Monday, May 16, 2011

This and That No. 12

WHAT NOT TO READ BEFORE GOING TO CHURCH

Before going to Holy Communion yesterday morning I decided to look over the Winnipeg Sun. In the op/ed pages there was a column by Warren Kinsella entitled “Doors barred to Israel hater, but Islamophobe ushered in”. Against my better judgment I decided to read it.

I say that it was against my better judgment because Warren Kinsella is not a man I like very much. I generally disagree with everything he has to say and the way he says it. Reading a Kinsella column can produce one of two negative emotions that should not be brought into Holy Communion. The first is anger, an emotion the Master expressly warned that we should not take to the altar with us. The second is pride. It is very easy to get a sense of personal superiority when one reads Kinsella’s column, and we are to take the Sacrament with a spirit of humility and repentance not a spirit of pride.

So against my better judgment I read Kinsella’s column. I was not surprised to find that he took pretty much the exact opposite position on everything I took in my last essay “The Long War Against Free Speech In Canada”. I would be horribly disgusted with myself if that were not the case.

In his column Kinsella accuses the Harper government of letting a “Muslim-hating white supremacist” into Canada. He is referring to Geert Wilders, Dutch politician, and leader of the Party for Freedom. He also calls him a “creep” and a “lunatic” but we need not concern ourselves with that. Being called names by Kinsella is a compliment and Mr. Wilders should consider it a badge of honour.

Calling someone a “white supremacist” is a bit different than calling someone a “creep” or a “lunatic”, however. The last two terms are just insults. Few people take them seriously. Calling someone a “white supremacist” can ruin that person’s reputation and/or his career, place him in danger of violence, and possibly even put him at risk of legal harassment.

Is Geert Wilders a white supremacist? No. He is a classical liberal who wants restrictions on immigration to the Netherlands, particularly Islamic immigration, not for racial reasons but for cultural reasons. He believes Islam to be incompatible with the liberal tradition of individualism and democratic institutions which he defends. Is he right or is he wrong? That is a matter of debate and Kinsella is, as he should be, free to disagree with Wilders.

To call him a “white supremacist”, however, is absurd and low, although not unexpected when one considers the source.

Kinsella goes on to contrast Mr. Wilders recent visit to Canada, with George Galloway’s having been barred from the country two years ago. Note that Kinsella supports the ban on Galloway:

When kooky anti-Israel British politician George Galloway wanted to visit Canada in 2009, the Conservatives (appropriately) denied him entry, citing his extremism as justification.

Why was the denial of entry to Galloway appropriate?
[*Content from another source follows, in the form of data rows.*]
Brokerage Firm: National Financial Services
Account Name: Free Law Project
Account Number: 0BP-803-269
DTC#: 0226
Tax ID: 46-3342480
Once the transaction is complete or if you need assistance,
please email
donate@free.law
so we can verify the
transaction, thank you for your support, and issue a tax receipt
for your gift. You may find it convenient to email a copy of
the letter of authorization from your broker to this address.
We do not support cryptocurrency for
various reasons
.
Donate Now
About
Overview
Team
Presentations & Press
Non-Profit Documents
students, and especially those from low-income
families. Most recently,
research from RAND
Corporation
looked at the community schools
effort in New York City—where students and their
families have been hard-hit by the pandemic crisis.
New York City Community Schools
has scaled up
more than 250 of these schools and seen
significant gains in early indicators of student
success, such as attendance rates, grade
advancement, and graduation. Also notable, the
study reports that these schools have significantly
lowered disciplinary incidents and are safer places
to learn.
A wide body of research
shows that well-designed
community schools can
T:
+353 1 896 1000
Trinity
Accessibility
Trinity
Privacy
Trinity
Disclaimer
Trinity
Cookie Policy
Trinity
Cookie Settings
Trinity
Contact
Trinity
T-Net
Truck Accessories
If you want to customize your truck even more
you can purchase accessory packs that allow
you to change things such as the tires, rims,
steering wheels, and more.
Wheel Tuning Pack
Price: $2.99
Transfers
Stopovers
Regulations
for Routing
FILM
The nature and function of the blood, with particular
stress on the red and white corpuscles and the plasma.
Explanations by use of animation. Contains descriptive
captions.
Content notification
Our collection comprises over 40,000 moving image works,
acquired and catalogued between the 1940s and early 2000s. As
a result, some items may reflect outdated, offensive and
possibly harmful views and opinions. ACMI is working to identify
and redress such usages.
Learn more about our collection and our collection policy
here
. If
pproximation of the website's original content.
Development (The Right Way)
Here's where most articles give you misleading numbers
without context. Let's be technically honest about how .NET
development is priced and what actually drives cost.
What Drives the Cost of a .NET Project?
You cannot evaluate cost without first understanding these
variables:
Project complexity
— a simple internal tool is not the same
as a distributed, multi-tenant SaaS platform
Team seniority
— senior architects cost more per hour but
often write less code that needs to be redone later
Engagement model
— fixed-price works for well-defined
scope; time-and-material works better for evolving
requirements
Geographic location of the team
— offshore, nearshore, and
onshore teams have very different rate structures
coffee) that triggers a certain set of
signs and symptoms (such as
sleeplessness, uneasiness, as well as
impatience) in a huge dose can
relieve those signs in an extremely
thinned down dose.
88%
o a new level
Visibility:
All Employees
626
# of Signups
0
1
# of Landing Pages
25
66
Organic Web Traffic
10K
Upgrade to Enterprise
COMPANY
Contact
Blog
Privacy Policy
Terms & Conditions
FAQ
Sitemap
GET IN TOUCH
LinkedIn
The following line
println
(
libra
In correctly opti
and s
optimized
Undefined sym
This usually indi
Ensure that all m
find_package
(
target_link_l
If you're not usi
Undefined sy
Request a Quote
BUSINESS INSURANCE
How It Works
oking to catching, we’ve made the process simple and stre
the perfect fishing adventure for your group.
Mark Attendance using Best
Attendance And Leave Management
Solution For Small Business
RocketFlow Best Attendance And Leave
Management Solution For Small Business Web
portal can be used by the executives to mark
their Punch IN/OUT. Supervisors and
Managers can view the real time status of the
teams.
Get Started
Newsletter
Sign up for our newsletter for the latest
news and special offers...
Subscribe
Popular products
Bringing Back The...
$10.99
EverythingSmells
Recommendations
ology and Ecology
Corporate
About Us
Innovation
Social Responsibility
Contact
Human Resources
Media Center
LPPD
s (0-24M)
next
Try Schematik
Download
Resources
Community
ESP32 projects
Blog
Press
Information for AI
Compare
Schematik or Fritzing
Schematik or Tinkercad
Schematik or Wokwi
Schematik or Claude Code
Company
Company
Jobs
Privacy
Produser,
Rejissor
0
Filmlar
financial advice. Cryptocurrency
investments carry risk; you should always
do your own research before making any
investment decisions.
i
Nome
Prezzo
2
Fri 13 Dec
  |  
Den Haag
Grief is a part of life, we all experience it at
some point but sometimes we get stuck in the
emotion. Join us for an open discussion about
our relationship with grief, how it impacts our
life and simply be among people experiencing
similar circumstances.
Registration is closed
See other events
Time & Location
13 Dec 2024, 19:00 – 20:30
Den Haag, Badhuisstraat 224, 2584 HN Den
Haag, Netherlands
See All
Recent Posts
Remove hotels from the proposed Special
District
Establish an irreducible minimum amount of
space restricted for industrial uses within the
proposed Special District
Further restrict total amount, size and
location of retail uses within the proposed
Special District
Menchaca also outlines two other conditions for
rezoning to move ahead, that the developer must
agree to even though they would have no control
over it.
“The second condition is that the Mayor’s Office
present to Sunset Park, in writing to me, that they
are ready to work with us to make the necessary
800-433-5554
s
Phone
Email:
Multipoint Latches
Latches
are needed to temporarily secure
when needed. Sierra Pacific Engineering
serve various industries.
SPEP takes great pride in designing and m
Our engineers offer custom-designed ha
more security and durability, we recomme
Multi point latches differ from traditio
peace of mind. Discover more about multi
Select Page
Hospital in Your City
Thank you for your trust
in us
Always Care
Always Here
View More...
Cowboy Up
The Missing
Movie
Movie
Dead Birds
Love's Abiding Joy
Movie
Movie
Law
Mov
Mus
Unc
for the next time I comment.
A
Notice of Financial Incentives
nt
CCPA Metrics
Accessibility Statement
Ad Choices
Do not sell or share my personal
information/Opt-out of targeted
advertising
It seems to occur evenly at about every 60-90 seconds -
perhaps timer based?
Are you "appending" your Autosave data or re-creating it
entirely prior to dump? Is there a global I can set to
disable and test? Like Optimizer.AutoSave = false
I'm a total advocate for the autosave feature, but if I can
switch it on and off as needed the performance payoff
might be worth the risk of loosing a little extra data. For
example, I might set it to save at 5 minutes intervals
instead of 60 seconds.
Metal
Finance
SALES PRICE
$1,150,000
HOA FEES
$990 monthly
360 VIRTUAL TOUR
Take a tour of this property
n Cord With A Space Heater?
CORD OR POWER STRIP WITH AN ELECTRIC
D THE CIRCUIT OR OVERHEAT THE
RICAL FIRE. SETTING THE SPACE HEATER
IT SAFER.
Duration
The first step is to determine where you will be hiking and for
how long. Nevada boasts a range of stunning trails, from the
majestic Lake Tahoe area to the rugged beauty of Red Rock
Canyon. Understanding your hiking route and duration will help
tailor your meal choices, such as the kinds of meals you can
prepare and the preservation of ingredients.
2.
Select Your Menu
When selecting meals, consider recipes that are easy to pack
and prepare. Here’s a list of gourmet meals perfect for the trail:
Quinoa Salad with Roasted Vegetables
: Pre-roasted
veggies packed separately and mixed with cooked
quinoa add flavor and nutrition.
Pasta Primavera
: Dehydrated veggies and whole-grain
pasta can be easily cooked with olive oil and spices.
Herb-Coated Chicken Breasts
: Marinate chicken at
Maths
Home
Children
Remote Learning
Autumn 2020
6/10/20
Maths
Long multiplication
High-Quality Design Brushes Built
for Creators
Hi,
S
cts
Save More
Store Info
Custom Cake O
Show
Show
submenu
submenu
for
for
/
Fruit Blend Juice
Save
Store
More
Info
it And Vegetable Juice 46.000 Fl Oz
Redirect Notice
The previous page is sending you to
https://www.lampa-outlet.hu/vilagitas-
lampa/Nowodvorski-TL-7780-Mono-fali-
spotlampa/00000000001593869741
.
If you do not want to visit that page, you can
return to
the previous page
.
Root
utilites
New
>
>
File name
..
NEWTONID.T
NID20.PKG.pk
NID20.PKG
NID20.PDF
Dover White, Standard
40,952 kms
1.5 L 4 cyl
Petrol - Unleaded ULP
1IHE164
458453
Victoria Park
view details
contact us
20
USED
His supposed “extremism” consisted of remarks critical of the government of Israel and a humanitarian mission to bring relief supplies to the Gaza Strip (which is governed by the terrorist organization Hamas thanks to the American government’s foolish insistence upon bringing democracy to these regions). How can anyone take seriously the Harper government’s absurd claim that he poses a security risk to Canada because of this?

George Galloway is a leftist ideologue. He is a lot closer to Kinsella’s political beliefs than he is to mine, yet I say he should have been allowed into Canada to speak, just as Mr. Wilders has been. Neither man is a threat to Canada, both have unique perspectives and people in Canada who wish to hear them speak. There is no good purpose that could be accomplished by banning either man.

That, of course, is the difference between my position and Kinsella’s. I support the freedom of speech even of people like Galloway whose views are diametrically opposed to my own.

Blast it all. There is pride sneaking in.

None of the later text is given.